Endocrine Abstracts (2015) 38 P393 | DOI: 10.1530/endoabs.38.P393

The effects of chronic administration of the synthetic glucocorticoid dexamethasone on memory and learning in the rat

Emma Earl, Yvonne Kershaw, Stafford Lightman & Becky Conway-Campbell

University of Bristol, Bristol, UK.

Dexamethasone (DEX) is a widely used synthetic glucocorticoid whose effects are mediated via glucocorticoid receptor (GRs). Synthetic glucocorticoids are widely used in the clinical setting, due to their potent anti-inflammatory actions. However they are associated with numerous systemic side-effects and may also promote cognitive dysfunction, including impaired memory and learning processes in both patients and animal models.

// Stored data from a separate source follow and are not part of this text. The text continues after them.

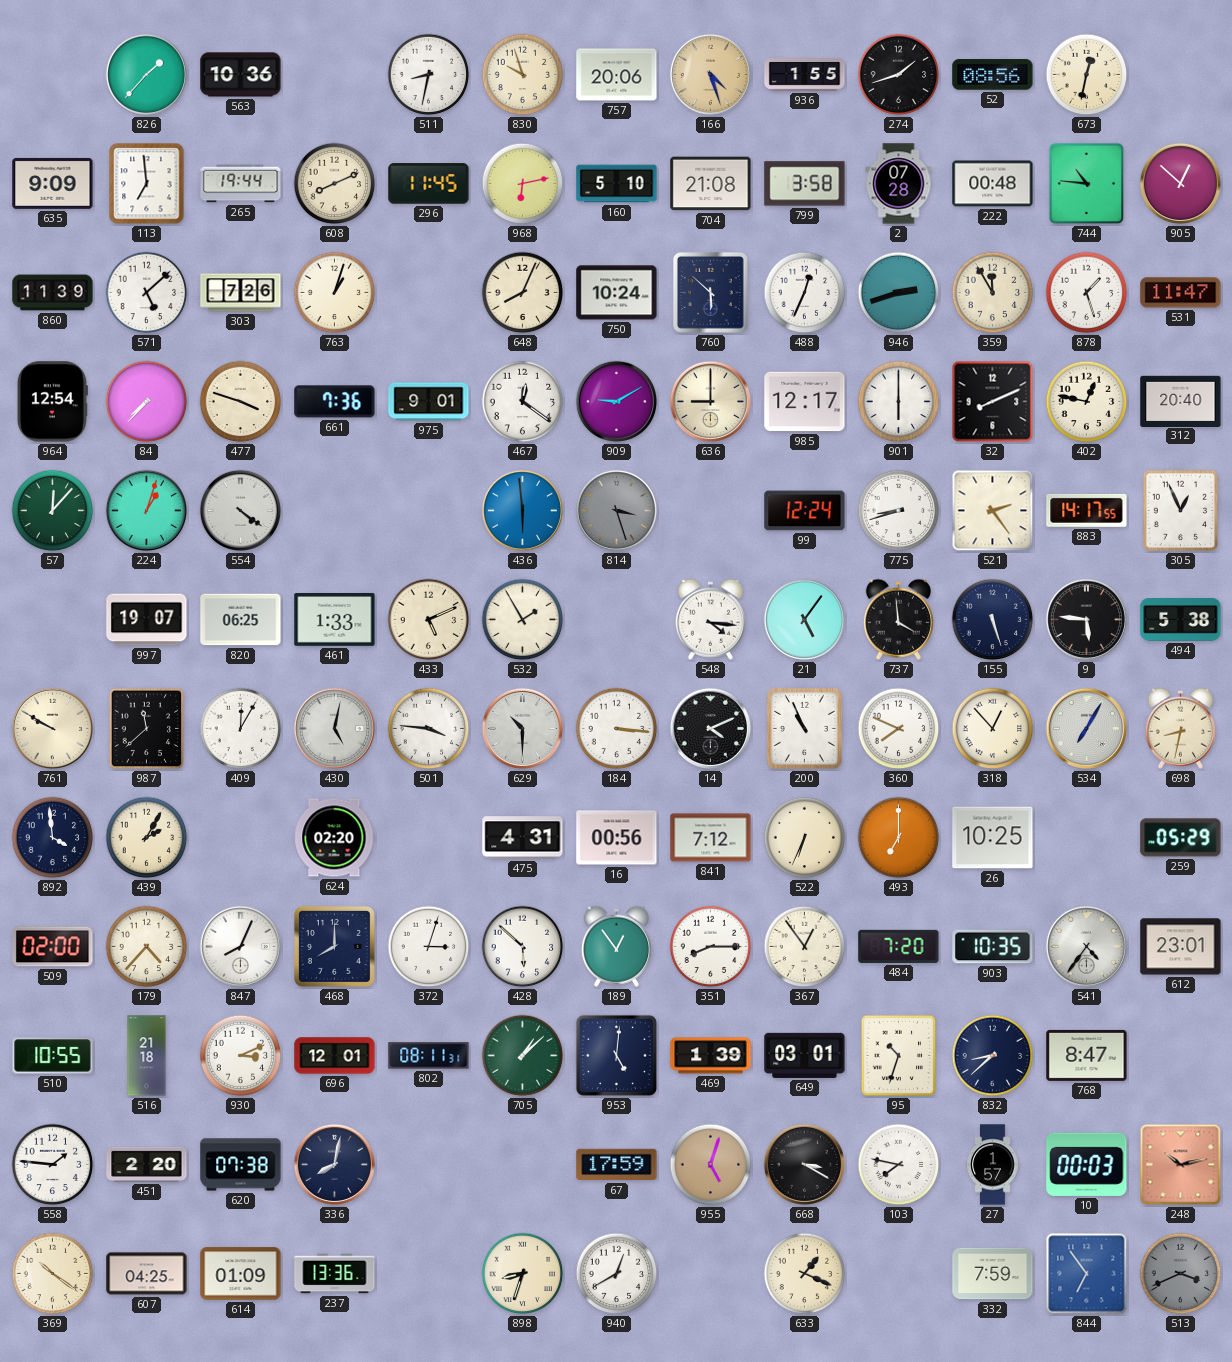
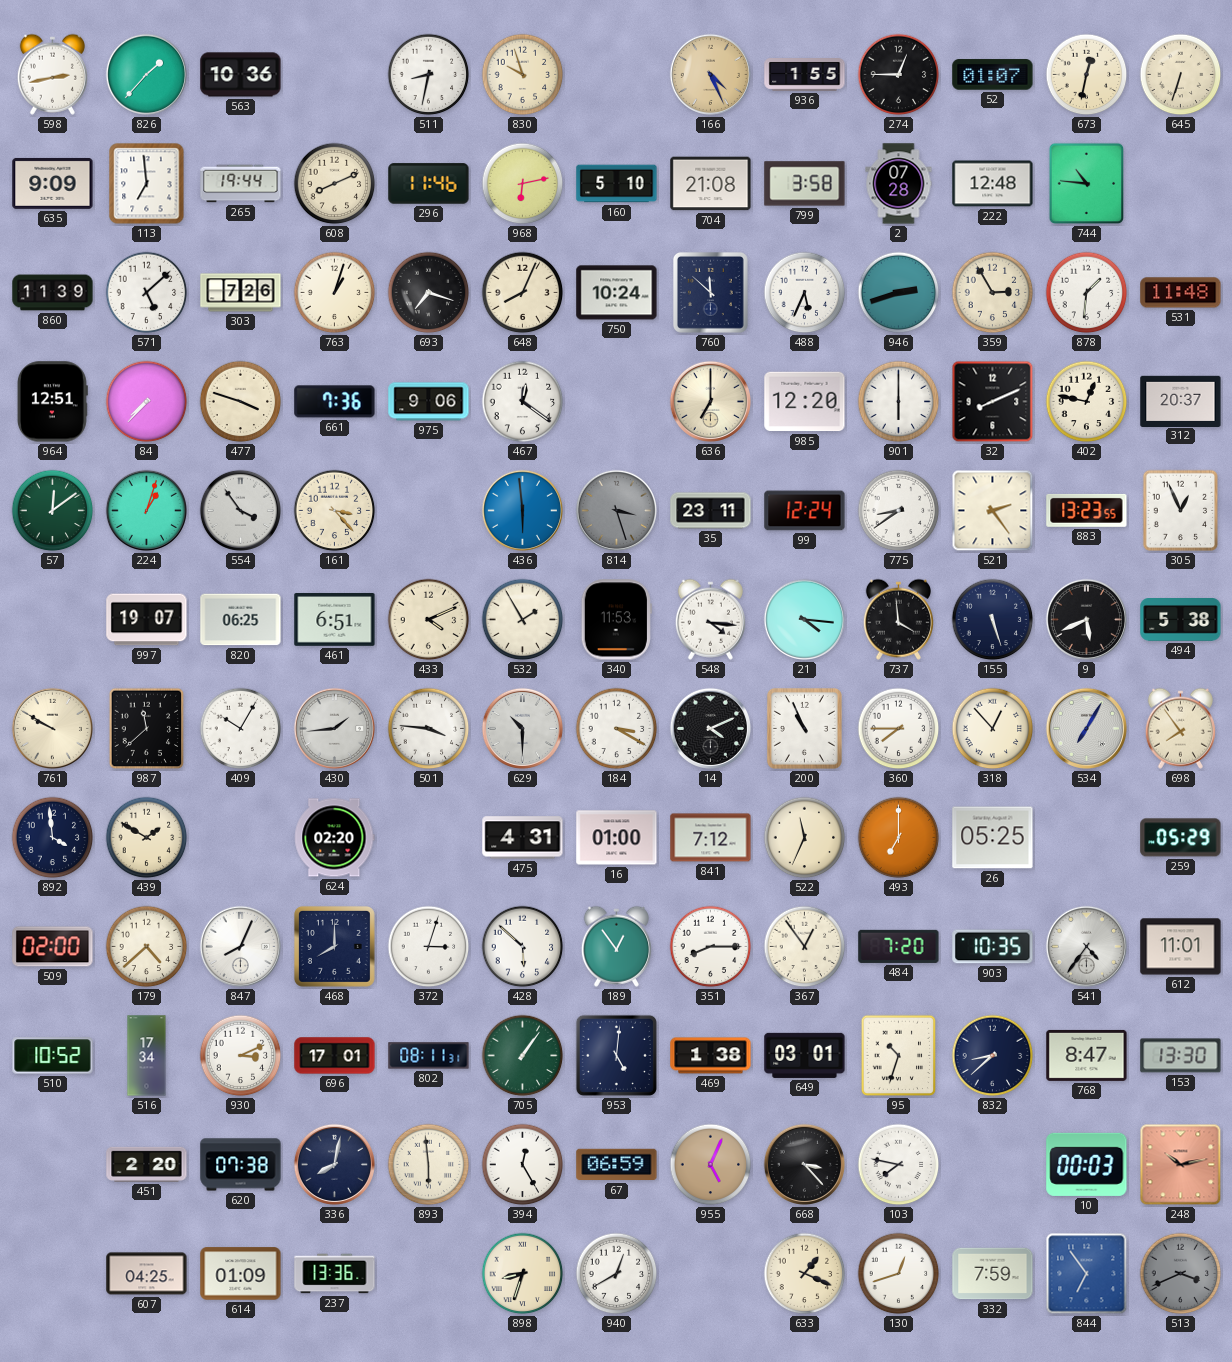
598: none -> 2:43
757: 20:06 -> none
166: 4:27 -> 4:26
274: 1:42 -> 12:45
52: 08:56 -> 01:07
645: none -> 6:33
296: 11:45 -> 11:46
222: 00:48 -> 12:48
905: 12:52 -> none
693: none -> 7:18
760: 5:52 -> 11:52
488: 12:34 -> 5:34
359: 11:55 -> 2:55
878: 1:27 -> 1:31
531: 11:47 -> 11:48
964: 12:54 -> 12:51
975: 9:01 -> 9:06
909: 9:10 -> none
636: 9:00 -> 7:00
985: 12:17 -> 12:20
312: 20:40 -> 20:37
57: 12:07 -> 12:09
554: 4:21 -> 3:54
161: none -> 3:23
35: none -> 23:11
775: 8:42 -> 8:39
883: 14:17 -> 13:23
461: 1:33 -> 6:51
433: 5:11 -> 4:11
340: none -> 11:53
21: 5:06 -> 4:16
9: 5:46 -> 5:41
409: 12:05 -> 10:05
430: 5:02 -> 1:44
184: 3:16 -> 3:20
360: 7:49 -> 7:45
698: 8:32 -> 7:54
439: 2:05 -> 1:50
16: 00:56 -> 01:00
522: 6:34 -> 11:34
26: 10:25 -> 05:25
179: 4:37 -> 4:38
612: 23:01 -> 11:01
510: 10:55 -> 10:52
516: 21:18 -> 17:34
696: 12:01 -> 17:01
705: 1:08 -> 1:06
469: 1:39 -> 1:38
153: none -> 13:30
558: 1:46 -> none
893: none -> 5:59
394: none -> 12:25
67: 17:59 -> 06:59
955: 5:03 -> 5:04
668: 3:20 -> 3:23
27: 1:57 -> none
369: 10:21 -> none
130: none -> 12:42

Discrete pulses of endogenous GR ligands corticosterone (rats) or cortisol (humans) promote pulsatile activation of GR, with GR activity returning to baseline levels during the interpulse interval (within 60 min). In cell lines, prolonged GR activation occurs following a single pulse of DEX. However the duration of DEX-induced GR activation in vivo is unreported. Therefore, we have used Western blotting of GR in purified nuclear extracts obtained from discrete brain regions from adult male Sprague–Dawley rats following single SC DEX injections. We found DEX promoted significantly prolonged GR activation times compared to endogenous ligand in brain regions associated with memory and learning processes including the hippocampus, amygdala, and perirhinal cortex.

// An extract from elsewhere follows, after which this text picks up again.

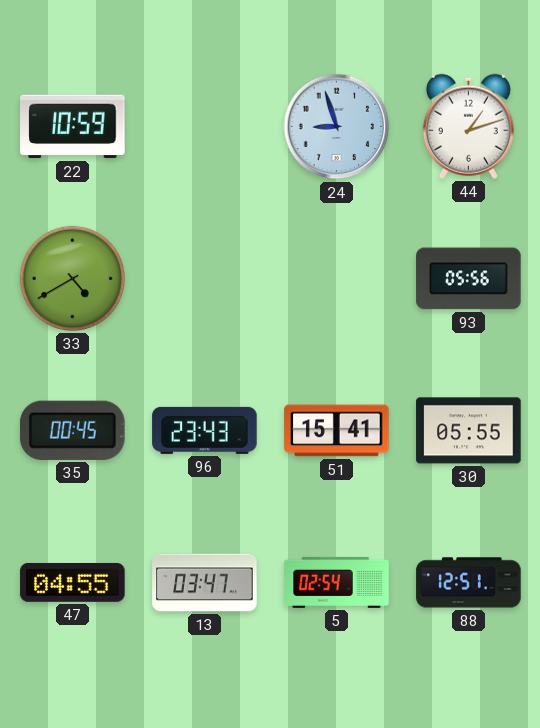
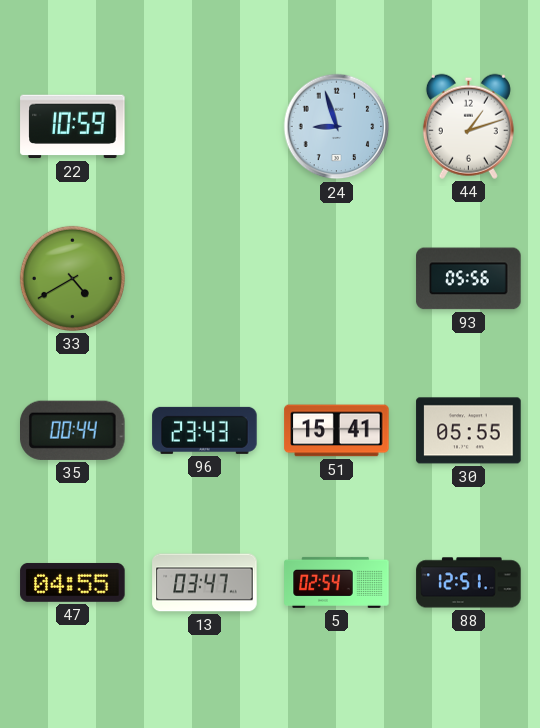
35: 00:45 -> 00:44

We next assessed the effects of a sub-chronic DEX treatment paradigm, using rats injected twice-daily over 5 days. In situ hybridization histochemistry was used to measure treatment-related changes in mRNA for CRH in the PVN, and GR and MR within the hippocampus. CRH mRNA was significantly downregulated after treatment with 1 mg/kg DEX, but not 500 μg/kg. These findings strongly support chronic central GR activation resulting from the 1 mg/kg treatment. Interestingly, no changes in GR mRNA levels were observed within the hippocampus with either dose, whilst significant upregulation of MR mRNA was measured in the CA2 and CA3 subfields in response to 1 mg/kg DEX.

Since we have shown significantly prolonged GR activation in memory-and-learning dependent regions in vivo following DEX treatment, this is likely to contribute to mechanisms which may underlie DEX-induced cognitive deficits.